>>>>

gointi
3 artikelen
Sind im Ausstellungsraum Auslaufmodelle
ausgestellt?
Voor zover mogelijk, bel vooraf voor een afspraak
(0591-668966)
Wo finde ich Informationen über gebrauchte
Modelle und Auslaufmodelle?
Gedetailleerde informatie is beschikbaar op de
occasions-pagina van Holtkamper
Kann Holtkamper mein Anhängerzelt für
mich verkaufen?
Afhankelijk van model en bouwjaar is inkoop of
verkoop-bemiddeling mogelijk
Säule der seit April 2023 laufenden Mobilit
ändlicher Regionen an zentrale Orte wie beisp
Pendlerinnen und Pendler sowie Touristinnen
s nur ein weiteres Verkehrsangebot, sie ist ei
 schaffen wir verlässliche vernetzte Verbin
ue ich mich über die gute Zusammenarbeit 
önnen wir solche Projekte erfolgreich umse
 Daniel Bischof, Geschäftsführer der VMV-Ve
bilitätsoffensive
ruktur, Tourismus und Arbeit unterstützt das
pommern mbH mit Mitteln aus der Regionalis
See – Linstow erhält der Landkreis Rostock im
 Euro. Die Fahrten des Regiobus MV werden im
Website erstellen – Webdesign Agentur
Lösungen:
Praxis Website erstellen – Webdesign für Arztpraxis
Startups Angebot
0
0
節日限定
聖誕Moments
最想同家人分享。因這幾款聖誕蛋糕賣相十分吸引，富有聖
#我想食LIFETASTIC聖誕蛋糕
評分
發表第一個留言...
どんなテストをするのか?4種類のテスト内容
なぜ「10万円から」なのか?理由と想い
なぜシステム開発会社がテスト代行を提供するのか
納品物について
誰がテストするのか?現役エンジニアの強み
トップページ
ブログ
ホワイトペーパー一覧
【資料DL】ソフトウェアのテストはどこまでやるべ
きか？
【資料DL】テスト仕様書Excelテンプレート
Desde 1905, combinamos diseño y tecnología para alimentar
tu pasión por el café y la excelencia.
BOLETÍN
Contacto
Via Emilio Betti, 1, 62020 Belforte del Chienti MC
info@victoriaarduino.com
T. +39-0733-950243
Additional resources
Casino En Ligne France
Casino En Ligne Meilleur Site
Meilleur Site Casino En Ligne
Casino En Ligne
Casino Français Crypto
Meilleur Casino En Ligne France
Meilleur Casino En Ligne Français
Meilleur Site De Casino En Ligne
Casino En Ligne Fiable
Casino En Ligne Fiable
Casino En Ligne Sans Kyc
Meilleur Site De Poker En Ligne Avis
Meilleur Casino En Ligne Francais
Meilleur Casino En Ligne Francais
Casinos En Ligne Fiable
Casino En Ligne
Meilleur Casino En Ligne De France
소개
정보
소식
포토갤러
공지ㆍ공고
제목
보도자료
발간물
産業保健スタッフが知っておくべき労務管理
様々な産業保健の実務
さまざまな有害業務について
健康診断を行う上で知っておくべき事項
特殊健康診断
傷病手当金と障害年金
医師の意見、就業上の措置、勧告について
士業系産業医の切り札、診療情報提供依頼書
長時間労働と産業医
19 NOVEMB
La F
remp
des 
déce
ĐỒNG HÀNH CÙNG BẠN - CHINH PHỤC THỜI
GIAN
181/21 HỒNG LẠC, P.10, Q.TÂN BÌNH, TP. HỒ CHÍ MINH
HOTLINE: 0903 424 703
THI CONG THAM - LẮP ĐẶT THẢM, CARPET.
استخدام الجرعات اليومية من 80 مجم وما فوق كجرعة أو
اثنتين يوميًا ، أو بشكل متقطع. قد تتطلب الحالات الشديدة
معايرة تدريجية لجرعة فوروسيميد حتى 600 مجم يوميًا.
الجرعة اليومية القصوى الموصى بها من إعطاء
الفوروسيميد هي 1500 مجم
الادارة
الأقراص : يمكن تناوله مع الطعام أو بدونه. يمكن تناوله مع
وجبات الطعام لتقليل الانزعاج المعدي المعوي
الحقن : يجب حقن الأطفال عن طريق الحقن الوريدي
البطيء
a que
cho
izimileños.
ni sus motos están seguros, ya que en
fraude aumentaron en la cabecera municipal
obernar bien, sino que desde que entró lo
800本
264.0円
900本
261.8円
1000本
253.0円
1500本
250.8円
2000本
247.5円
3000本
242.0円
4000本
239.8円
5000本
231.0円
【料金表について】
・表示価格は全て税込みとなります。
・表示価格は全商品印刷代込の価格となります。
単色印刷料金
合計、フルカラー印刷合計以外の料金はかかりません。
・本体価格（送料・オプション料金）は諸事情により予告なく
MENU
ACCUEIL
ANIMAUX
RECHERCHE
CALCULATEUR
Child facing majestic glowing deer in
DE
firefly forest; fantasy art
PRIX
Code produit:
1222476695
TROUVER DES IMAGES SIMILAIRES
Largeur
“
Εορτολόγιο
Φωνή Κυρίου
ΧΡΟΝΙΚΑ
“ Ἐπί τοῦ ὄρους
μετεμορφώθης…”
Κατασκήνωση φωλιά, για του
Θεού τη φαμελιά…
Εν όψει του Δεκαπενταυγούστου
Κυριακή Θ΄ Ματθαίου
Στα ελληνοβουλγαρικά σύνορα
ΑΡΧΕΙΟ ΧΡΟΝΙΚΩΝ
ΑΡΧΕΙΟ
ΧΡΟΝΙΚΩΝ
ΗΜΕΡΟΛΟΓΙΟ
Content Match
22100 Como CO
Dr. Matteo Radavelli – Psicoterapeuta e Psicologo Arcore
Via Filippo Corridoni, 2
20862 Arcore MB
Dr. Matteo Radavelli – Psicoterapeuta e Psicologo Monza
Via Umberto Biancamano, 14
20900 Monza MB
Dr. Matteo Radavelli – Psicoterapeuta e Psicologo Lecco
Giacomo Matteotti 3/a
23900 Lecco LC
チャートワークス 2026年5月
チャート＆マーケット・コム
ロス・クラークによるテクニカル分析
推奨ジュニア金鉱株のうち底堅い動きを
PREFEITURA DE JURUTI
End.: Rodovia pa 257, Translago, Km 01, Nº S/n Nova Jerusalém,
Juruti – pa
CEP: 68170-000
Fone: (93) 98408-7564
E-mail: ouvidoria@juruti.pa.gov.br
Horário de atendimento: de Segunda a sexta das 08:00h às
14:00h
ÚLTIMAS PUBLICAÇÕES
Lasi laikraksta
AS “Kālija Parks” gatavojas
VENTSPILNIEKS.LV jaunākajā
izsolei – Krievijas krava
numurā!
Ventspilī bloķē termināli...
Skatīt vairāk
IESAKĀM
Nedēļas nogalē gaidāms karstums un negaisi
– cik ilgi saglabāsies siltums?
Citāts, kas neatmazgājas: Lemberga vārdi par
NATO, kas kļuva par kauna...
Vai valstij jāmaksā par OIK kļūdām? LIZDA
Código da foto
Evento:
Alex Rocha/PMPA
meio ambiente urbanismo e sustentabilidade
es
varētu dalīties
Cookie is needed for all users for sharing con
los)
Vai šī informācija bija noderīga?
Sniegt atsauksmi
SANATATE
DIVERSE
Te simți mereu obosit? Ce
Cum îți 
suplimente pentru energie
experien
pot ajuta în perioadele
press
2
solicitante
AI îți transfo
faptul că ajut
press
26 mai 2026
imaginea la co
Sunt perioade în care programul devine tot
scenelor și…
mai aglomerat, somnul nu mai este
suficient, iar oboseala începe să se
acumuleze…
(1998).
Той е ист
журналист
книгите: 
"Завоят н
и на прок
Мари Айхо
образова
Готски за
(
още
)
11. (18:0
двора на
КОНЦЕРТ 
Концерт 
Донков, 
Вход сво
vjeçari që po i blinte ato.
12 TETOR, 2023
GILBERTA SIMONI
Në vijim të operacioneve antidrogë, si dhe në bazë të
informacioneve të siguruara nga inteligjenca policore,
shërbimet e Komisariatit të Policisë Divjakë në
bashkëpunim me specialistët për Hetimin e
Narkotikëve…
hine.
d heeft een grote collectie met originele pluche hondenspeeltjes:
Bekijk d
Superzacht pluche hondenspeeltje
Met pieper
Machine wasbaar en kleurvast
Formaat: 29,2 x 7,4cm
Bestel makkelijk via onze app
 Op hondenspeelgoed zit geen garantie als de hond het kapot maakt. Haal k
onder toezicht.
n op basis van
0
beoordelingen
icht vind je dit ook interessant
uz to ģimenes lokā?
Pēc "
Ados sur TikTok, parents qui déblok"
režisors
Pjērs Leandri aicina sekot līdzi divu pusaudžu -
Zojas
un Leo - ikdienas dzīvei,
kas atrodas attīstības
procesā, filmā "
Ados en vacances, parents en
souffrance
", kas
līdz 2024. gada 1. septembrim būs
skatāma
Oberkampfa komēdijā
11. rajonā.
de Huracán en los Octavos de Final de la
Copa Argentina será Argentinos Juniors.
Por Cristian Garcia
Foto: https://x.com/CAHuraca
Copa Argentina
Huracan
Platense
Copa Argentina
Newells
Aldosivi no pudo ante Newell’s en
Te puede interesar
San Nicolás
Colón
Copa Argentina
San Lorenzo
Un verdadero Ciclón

<<<<

### What is expected
Extract, please, the lines from the start of the entries above through the one with "Casinos En Ligne Fiable", both included, reproducing each exactly and adding nothing.

### Response area
gointi
3 artikelen
Sind im Ausstellungsraum Auslaufmodelle
ausgestellt?
Voor zover mogelijk, bel vooraf voor een afspraak
(0591-668966)
Wo finde ich Informationen über gebrauchte
Modelle und Auslaufmodelle?
Gedetailleerde informatie is beschikbaar op de
occasions-pagina van Holtkamper
Kann Holtkamper mein Anhängerzelt für
mich verkaufen?
Afhankelijk van model en bouwjaar is inkoop of
verkoop-bemiddeling mogelijk
Säule der seit April 2023 laufenden Mobilit
ändlicher Regionen an zentrale Orte wie beisp
Pendlerinnen und Pendler sowie Touristinnen
s nur ein weiteres Verkehrsangebot, sie ist ei
 schaffen wir verlässliche vernetzte Verbin
ue ich mich über die gute Zusammenarbeit 
önnen wir solche Projekte erfolgreich umse
 Daniel Bischof, Geschäftsführer der VMV-Ve
bilitätsoffensive
ruktur, Tourismus und Arbeit unterstützt das
pommern mbH mit Mitteln aus der Regionalis
See – Linstow erhält der Landkreis Rostock im
 Euro. Die Fahrten des Regiobus MV werden im
Website erstellen – Webdesign Agentur
Lösungen:
Praxis Website erstellen – Webdesign für Arztpraxis
Startups Angebot
0
0
節日限定
聖誕Moments
最想同家人分享。因這幾款聖誕蛋糕賣相十分吸引，富有聖
#我想食LIFETASTIC聖誕蛋糕
評分
發表第一個留言...
どんなテストをするのか?4種類のテスト内容
なぜ「10万円から」なのか?理由と想い
なぜシステム開発会社がテスト代行を提供するのか
納品物について
誰がテストするのか?現役エンジニアの強み
トップページ
ブログ
ホワイトペーパー一覧
【資料DL】ソフトウェアのテストはどこまでやるべ
きか？
【資料DL】テスト仕様書Excelテンプレート
Desde 1905, combinamos diseño y tecnología para alimentar
tu pasión por el café y la excelencia.
BOLETÍN
Contacto
Via Emilio Betti, 1, 62020 Belforte del Chienti MC
info@victoriaarduino.com
T. +39-0733-950243
Additional resources
Casino En Ligne France
Casino En Ligne Meilleur Site
Meilleur Site Casino En Ligne
Casino En Ligne
Casino Français Crypto
Meilleur Casino En Ligne France
Meilleur Casino En Ligne Français
Meilleur Site De Casino En Ligne
Casino En Ligne Fiable
Casino En Ligne Fiable
Casino En Ligne Sans Kyc
Meilleur Site De Poker En Ligne Avis
Meilleur Casino En Ligne Francais
Meilleur Casino En Ligne Francais
Casinos En Ligne Fiable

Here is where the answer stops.